Extracted page text data:
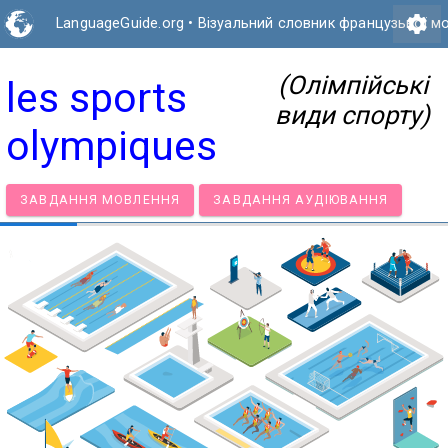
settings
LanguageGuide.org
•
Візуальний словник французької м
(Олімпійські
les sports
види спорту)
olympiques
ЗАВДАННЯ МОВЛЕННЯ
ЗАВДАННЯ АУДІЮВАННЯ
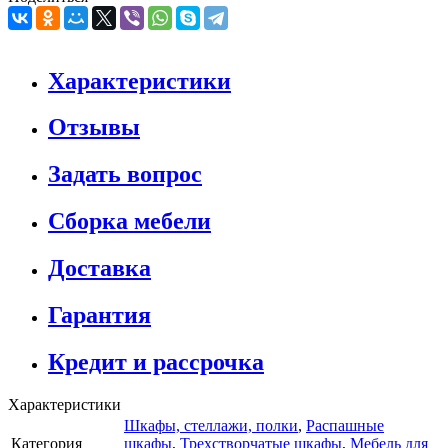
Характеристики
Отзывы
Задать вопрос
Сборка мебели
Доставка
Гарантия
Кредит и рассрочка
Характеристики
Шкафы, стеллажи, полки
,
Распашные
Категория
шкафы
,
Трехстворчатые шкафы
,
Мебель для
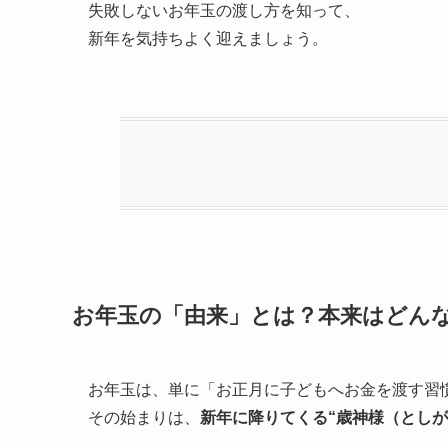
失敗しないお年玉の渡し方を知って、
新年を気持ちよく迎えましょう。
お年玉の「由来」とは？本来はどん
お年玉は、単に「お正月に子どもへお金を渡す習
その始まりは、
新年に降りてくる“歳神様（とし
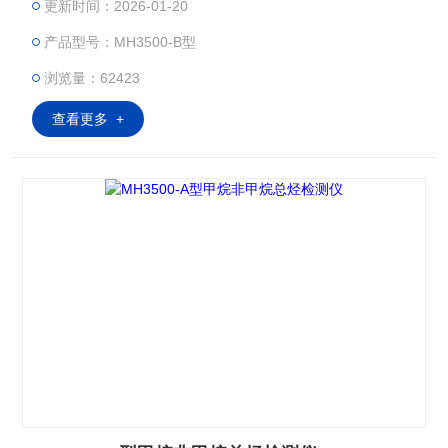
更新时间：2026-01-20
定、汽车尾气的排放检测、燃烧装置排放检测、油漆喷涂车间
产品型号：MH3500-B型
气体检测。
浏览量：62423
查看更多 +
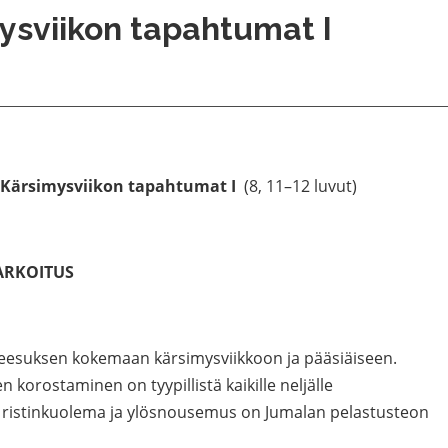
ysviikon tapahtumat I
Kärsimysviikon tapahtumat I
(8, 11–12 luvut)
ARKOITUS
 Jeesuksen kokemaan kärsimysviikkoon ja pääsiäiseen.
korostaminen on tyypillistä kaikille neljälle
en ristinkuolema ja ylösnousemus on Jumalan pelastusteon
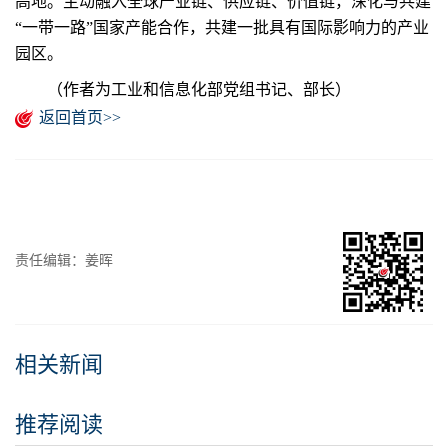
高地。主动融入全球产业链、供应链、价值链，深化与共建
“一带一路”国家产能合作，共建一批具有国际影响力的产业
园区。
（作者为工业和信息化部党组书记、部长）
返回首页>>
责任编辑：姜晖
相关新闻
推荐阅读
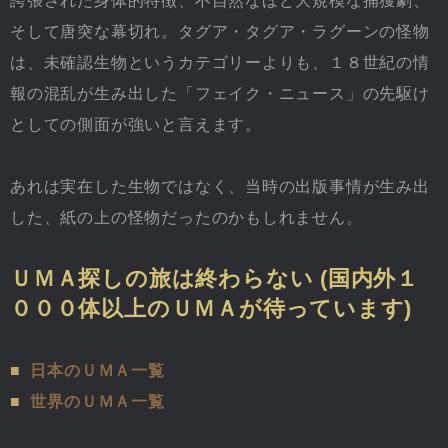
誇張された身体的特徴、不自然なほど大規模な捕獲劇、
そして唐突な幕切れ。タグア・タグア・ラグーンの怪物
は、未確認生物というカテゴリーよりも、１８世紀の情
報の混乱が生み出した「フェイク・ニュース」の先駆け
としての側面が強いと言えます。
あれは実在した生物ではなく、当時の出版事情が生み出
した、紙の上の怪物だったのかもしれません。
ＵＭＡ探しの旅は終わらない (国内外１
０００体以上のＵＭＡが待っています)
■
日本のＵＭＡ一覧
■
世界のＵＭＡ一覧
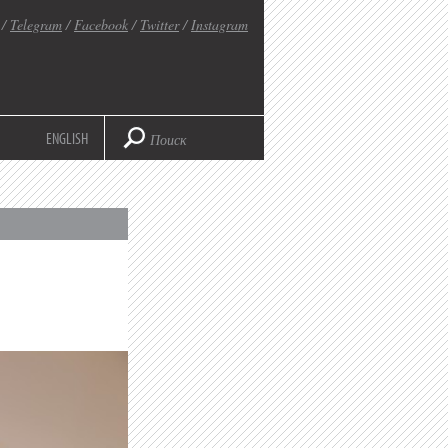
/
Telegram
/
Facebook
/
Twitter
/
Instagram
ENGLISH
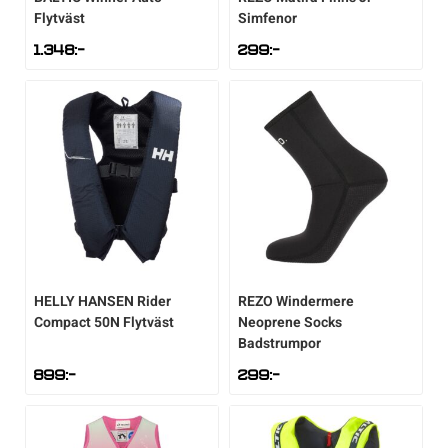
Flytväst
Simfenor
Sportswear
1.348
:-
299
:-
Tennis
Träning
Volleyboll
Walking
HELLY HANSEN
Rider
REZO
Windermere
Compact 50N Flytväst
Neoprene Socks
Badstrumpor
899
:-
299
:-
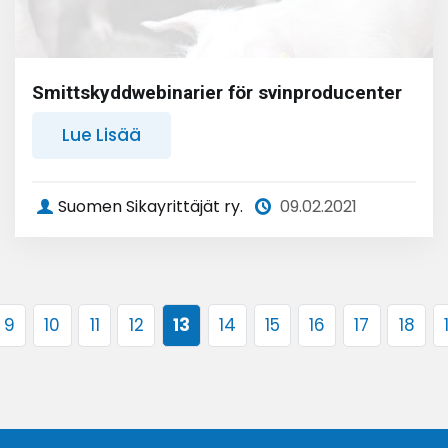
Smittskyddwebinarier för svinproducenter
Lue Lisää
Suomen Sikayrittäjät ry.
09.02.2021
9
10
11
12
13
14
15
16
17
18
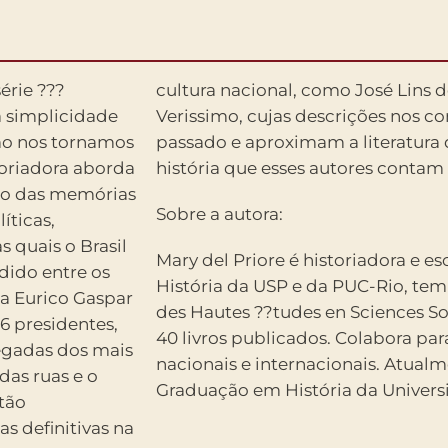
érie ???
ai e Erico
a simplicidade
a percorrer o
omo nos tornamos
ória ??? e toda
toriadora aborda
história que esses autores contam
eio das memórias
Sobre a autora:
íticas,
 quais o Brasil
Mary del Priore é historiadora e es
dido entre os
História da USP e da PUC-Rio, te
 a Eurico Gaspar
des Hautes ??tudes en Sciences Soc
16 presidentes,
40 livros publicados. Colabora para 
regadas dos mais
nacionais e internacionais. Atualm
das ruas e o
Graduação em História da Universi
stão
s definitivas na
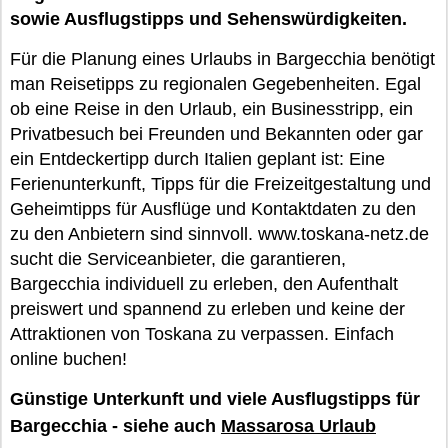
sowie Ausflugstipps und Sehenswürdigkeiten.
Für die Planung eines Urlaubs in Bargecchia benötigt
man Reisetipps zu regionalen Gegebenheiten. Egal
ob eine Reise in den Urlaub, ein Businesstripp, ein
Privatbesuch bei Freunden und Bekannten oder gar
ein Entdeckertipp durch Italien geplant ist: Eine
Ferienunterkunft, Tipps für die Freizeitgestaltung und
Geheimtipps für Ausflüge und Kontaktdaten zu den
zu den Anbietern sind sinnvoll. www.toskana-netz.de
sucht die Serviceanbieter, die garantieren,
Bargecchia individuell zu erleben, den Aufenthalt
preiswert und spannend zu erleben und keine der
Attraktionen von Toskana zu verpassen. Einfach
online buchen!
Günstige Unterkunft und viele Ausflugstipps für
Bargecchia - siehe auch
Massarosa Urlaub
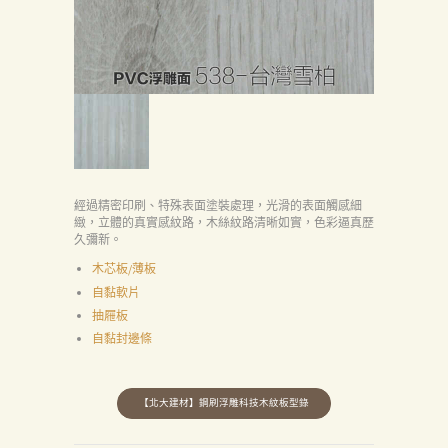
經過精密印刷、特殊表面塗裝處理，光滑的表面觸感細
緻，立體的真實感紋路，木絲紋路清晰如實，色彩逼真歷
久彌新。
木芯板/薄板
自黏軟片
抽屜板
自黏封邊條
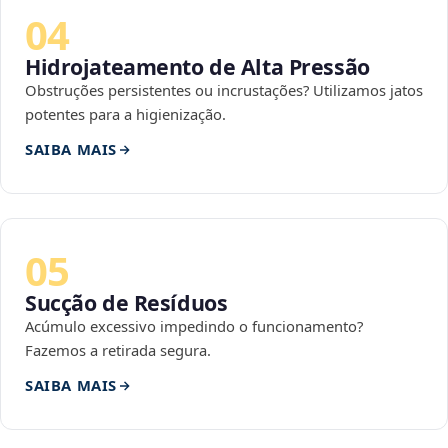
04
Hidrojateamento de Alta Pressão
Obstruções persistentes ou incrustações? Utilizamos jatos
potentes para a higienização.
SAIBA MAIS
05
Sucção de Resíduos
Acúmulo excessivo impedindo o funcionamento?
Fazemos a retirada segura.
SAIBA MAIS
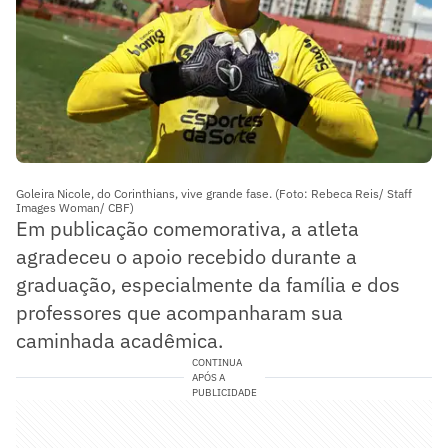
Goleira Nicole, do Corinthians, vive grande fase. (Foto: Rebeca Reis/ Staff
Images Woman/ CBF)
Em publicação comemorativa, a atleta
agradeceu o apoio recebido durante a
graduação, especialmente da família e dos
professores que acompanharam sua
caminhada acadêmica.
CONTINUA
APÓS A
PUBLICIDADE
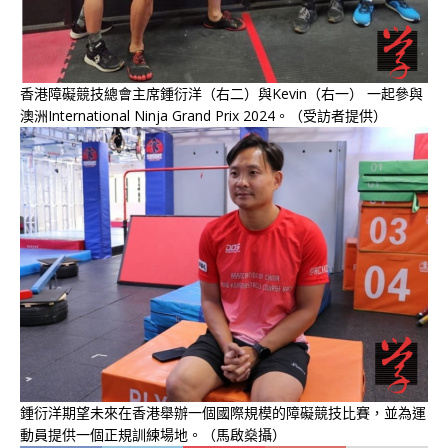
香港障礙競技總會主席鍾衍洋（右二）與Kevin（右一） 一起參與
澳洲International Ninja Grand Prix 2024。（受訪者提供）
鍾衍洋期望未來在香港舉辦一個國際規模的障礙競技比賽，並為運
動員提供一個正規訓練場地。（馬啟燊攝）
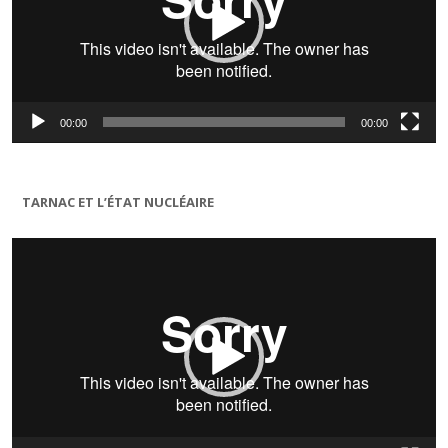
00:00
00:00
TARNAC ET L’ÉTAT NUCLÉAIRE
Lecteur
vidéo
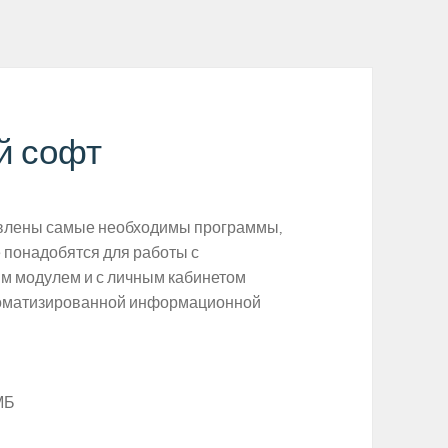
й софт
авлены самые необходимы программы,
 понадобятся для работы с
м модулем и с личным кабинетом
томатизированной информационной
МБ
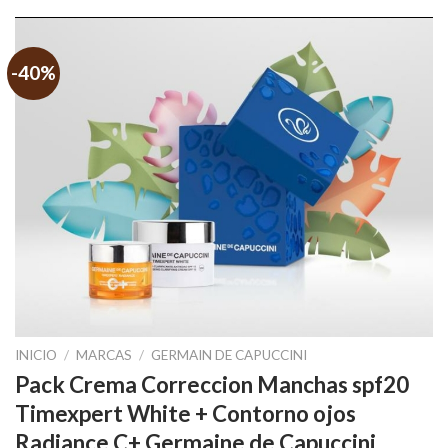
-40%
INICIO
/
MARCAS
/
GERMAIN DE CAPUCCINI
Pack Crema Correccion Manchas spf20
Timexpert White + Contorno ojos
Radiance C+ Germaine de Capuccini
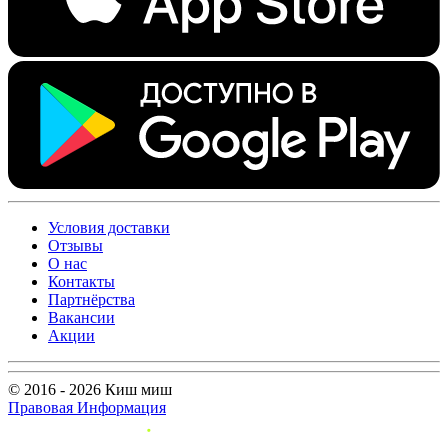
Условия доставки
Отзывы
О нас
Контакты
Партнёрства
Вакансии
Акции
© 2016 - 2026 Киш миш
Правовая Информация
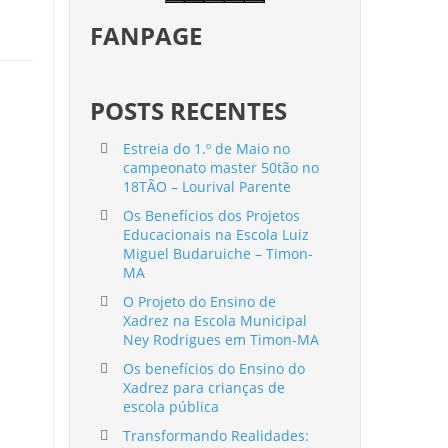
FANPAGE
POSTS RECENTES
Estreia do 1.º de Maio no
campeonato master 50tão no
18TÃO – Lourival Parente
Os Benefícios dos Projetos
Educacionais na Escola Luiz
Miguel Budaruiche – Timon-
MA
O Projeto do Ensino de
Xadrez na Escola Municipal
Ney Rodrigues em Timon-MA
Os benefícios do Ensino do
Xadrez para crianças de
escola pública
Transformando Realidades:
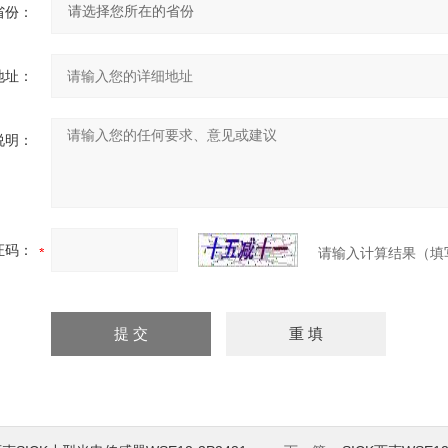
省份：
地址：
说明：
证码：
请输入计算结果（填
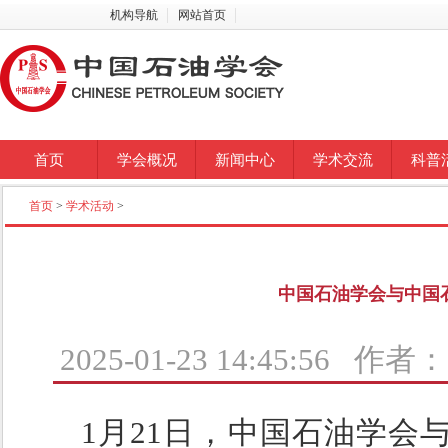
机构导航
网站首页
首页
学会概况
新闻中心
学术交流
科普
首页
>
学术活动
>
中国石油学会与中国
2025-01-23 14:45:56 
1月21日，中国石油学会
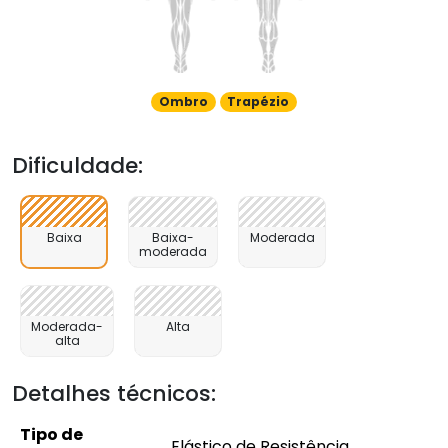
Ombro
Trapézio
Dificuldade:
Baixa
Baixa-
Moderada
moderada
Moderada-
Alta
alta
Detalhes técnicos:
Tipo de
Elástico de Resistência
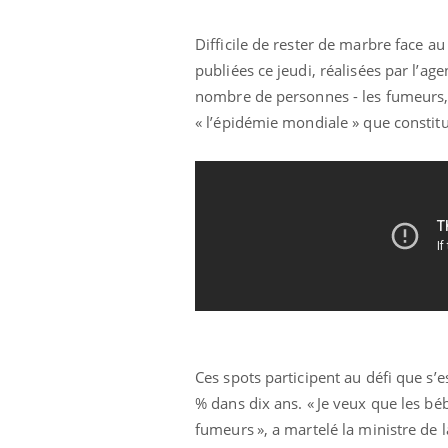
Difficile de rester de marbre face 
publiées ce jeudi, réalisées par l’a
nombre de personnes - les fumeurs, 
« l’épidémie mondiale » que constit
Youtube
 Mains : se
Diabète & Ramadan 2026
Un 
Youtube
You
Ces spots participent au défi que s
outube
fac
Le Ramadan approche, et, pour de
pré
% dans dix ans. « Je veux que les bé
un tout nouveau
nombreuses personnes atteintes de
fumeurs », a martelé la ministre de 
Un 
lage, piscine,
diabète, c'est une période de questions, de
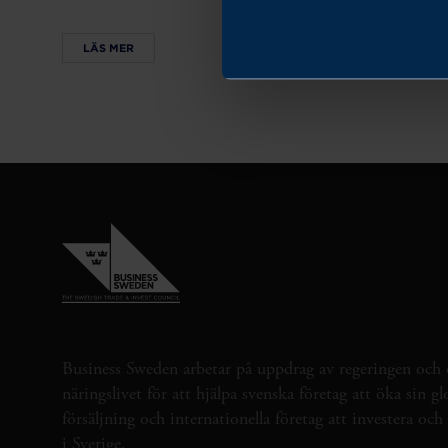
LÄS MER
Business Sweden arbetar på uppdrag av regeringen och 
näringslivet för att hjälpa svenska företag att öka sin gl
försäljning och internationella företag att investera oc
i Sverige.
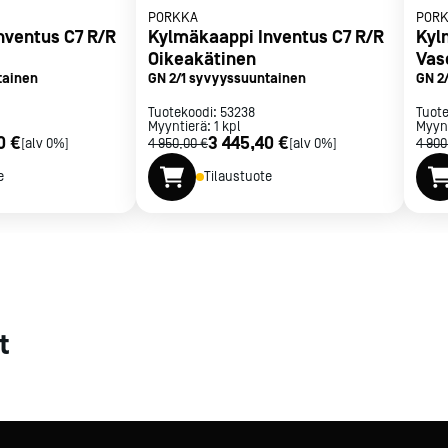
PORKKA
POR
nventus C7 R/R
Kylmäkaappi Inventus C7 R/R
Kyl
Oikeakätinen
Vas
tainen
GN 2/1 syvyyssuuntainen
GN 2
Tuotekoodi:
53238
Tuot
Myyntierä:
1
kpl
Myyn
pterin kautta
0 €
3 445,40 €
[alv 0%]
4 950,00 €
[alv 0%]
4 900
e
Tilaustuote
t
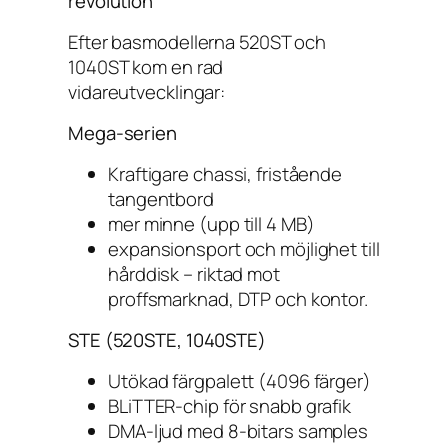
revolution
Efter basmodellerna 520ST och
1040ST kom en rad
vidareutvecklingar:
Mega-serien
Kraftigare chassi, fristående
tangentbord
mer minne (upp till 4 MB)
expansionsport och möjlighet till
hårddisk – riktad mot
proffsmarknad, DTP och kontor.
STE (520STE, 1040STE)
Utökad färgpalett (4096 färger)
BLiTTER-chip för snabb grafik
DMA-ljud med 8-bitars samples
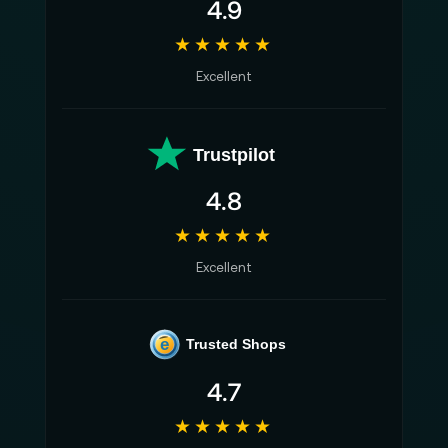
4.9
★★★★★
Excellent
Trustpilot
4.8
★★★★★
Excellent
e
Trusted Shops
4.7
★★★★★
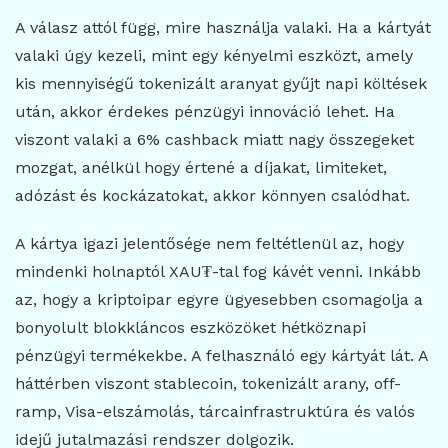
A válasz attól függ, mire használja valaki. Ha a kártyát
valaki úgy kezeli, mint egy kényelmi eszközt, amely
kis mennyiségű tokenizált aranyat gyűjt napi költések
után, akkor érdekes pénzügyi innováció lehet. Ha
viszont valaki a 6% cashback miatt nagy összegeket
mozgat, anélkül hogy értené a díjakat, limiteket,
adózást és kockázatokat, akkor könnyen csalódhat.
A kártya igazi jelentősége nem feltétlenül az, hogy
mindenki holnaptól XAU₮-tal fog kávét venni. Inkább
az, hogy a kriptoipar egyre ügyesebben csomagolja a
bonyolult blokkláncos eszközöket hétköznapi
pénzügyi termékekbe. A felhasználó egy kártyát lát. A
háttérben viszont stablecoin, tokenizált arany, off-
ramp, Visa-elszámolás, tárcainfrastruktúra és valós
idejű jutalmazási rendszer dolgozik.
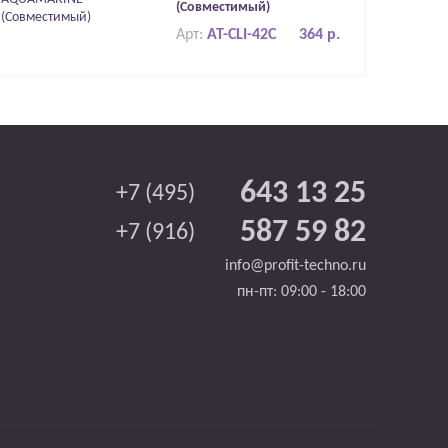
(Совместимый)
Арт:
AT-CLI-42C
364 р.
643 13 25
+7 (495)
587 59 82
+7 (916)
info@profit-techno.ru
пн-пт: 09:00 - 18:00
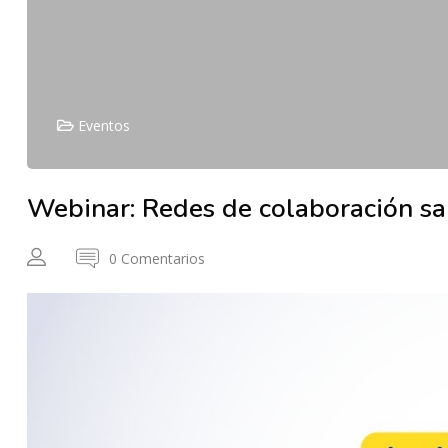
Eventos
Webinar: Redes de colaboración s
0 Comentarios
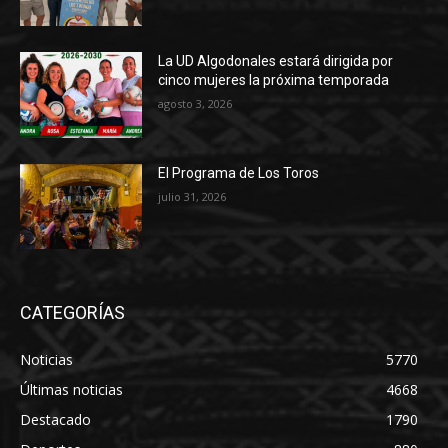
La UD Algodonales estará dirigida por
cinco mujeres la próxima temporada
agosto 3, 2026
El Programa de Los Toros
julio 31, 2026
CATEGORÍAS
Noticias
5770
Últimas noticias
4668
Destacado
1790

EXERCISE OBJECTIVE:
Exact copy, no pictures. Write out the lines in the entries above, starting with the line with "Le Ramadan approche, et, pour de" and going on through the line with "näringslivet för att", keeping both.

WRITTEN ANSWER:
Le Ramadan approche, et, pour de
pré
% dans dix ans. « Je veux que les bé
un tout nouveau
nombreuses personnes atteintes de
fumeurs », a martelé la ministre de 
Un 
lage, piscine,
diabète, c'est une période de questions, de
LÄS MER
Business Sweden arbetar på uppdrag av regeringen och 
näringslivet för att hjälpa svenska företag att öka sin gl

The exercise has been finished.